Jon investiga, precisamente, los debates éticos que surgen a raíz del uso de tecnologías genéticas emergentes, como el embryo screening y el CRISPR/Cas9. “El embryo screening consiste en detectar la presencia de alteraciones genéticas asociadas a una enfermedad en embriones obtenidos por fecundación in vitro, de forma que se eligen aquellos que no portan la alteración”, explica Jon. La revolucionaria tecnología CRISPR/Cas9 —que hace un año fue reconocida con el Premio Nobel de Química 2020 a sus creadoras: Emmanuelle Charpentier y Jennifer A. Doudna— va un paso más allá. “Se trata de un mecanismo inmunológico  de ciertas bacterias que se ha aprovechado en el ámbito científico, pues permite editar genes a nuestra elección”, explica. Desde corregir mutaciones que son origen de enfermedades genéticas hasta hacer plantas resistentes a plagas o eliminar patógenos. 

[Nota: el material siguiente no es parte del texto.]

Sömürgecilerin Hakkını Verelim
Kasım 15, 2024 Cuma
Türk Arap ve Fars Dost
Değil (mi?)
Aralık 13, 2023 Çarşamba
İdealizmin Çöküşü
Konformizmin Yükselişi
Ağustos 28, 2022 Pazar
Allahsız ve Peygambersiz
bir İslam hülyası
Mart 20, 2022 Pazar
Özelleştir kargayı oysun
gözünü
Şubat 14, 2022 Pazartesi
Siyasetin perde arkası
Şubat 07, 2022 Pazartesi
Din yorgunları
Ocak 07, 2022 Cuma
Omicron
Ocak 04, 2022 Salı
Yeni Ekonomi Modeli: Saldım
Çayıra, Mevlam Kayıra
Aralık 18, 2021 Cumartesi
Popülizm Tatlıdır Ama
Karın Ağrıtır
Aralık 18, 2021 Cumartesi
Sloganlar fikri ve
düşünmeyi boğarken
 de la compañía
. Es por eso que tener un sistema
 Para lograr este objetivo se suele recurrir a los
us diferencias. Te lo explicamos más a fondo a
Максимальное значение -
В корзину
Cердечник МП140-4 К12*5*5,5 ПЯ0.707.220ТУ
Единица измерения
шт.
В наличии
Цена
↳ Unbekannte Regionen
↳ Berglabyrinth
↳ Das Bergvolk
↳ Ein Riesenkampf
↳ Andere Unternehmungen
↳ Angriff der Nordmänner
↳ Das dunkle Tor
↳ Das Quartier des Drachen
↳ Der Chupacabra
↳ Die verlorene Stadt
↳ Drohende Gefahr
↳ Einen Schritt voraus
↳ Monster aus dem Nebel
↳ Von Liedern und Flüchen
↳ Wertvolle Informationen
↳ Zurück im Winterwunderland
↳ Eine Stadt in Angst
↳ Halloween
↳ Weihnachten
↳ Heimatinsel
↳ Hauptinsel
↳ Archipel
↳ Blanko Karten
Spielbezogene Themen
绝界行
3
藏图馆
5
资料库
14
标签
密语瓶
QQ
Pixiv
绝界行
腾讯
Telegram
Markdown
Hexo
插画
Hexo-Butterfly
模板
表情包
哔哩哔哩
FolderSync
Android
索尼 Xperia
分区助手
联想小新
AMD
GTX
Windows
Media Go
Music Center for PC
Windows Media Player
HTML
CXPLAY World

Ambas tecnologías se diseñaron pensando en una mejora de la salud. No obstante, estas técnicas son tan poderosas que sus posibilidades —como sucede tantas veces con la tecnología— van mucho más allá de lo que un día imaginamos. En primer lugar, “ante la posibilidad de poder controlar los genes que heredará la descendencia, tal vez sean muchas más las personas que opten por el uso de tecnologías reprogenéticas”, comenta Jon. En segundo lugar, el acceso a estas tecnologías podría agravar las desigualdades económicas y sociales, ya que “no parece que inicialmente vayan a ser accesibles a todo el mundo debido a su precio. Cómo distribuir estos recursos de manera equitativa puede ser uno de los grandes retos éticos y políticos contemporáneos”, explica. Y, finalmente, la (dis)continuidad de la especie humana, pues “las tecnologías de mejora genética y la acumulación de modificaciones podrían influir a largo plazo en nuestra propia evolución”, comenta Jon. “Estas tecnologías pueden cambiar la reproducción humana, lo que consideramos como justo o injusto, o incluso hacernos pensar sobre la deseabilidad de continuar la especie humana o intentar crear una especie posterior que sea una forma de existencia sustancialmente mejor”, explica. 

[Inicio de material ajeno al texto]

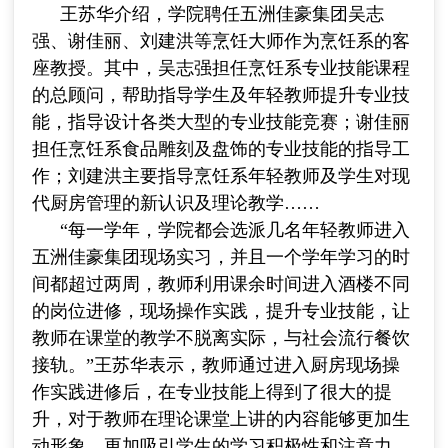
王苏华介绍，学院聘任五洲佳豪集团吴志
强、谢佳丽、刘建洪等烹饪大师作为烹饪系的客
座教授。其中，吴志强担任烹饪系专业技能课程
的总顾问，帮助指导学生及年轻教师提升专业技
能，指导设计各类大型的专业技能竞赛；谢佳丽
担任烹饪系食品雕刻及盘饰的专业技能的指导工
作；刘建洪主要指导烹饪系年轻教师及学生对现
代厨房管理的新认识及理论教学……
“每一学年，学院都会选派几名年轻教师进入
五洲佳豪集团现场实习，并且一个学年学习的时
间都超过两周，教师利用课余时间进入酒楼不同
的岗位进修，现场操作实践，提升专业技能，让
教师在课堂的教学不脱离实际，与社会流行餐饮
接轨。”王苏华表示，教师通过进入厨房现场操
作实践进修后，在专业技能上得到了很大的提
升，对于教师在理论课堂上讲的内容能够更加生
动形象，更加吸引学生的学习积极性和注意力。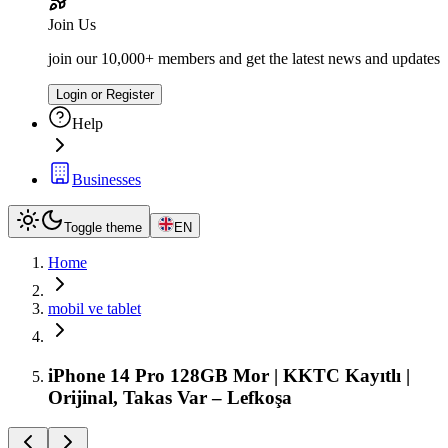
Join Us
join our 10,000+ members and get the latest news and updates
Login or Register
Help
Businesses
Toggle theme
EN
Home
mobil ve tablet
iPhone 14 Pro 128GB Mor | KKTC Kayıtlı |
Orijinal, Takas Var – Lefkoşa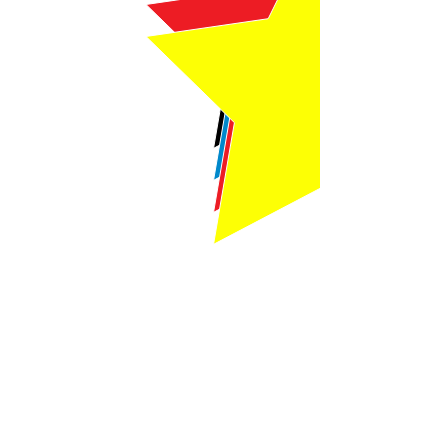
Webmaster Login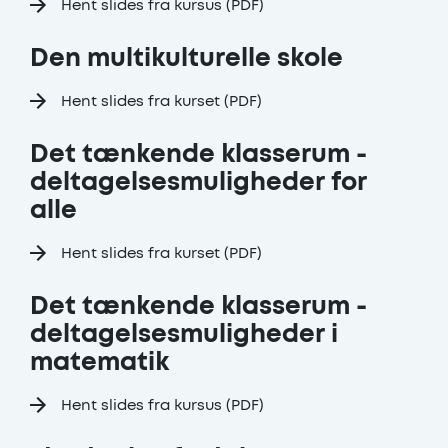
Hent slides fra kursus (PDF)
Den multikulturelle skole
Hent slides fra kurset (PDF)
Det tænkende klasserum -
deltagelsesmuligheder for
alle
Hent slides fra kurset (PDF)
Det tænkende klasserum -
deltagelsesmuligheder i
matematik
Hent slides fra kursus (PDF)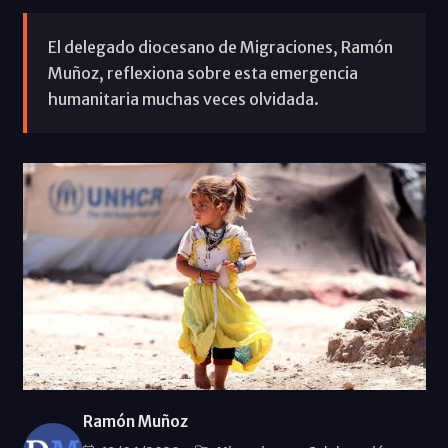
El delegado diocesano de Migraciones, Ramón
Muñoz, reflexiona sobre esta emergencia
humanitaria muchas veces olvidada.
Ramón Muñoz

El equilibrio entre riesgos y beneficios es una cuestión inherente a los avances científicos y tecnológicos. “Al estar en fase experimental, estas tecnologías no son del todo seguras ni eficaces. Sin embargo, cuando CRISPR/Cas9 pueda desactivar de manera segura genes que predisponen a enfermedades monogénicas graves, como el Tay-Sachs o el Corea de Huntington, la balanza se decantará hacia los beneficios. De este modo su aplicación no solo sería deseable moralmente, sino que también debería ser permisible jurídicamente”. Este último apunte es importante, pues, en palabras de Jon, “a los marcos legislativos les es difícil seguir el ritmo a estos avances tan vertiginosos”, que en un futuro podrían aplicarse a otros usos, tal vez algunos de ellos menos éticos.

La historia de la tecnología, dice, está repleta de avances que causaron controversia en sus inicios, pero que ahora están extendidos y normalizados. “Los coches, los teléfonos móviles o internet tuvieron sus detractores. Igualmente, muchas prácticas reproductivas hoy asentadas, como la amniocentesis, la inseminación artificial mediante gametos donados, la fecundación in vitro o el diagnóstico genético preimplantacional, suscitaron reparos éticos. Al igual que muchos de esos reparos no fueron lo suficientemente convincentes como para frenar esos desarrollos, es probable que tampoco lo sean con CRISPR/Cas9 u otras tecnologías genéticas emergentes”, concluye.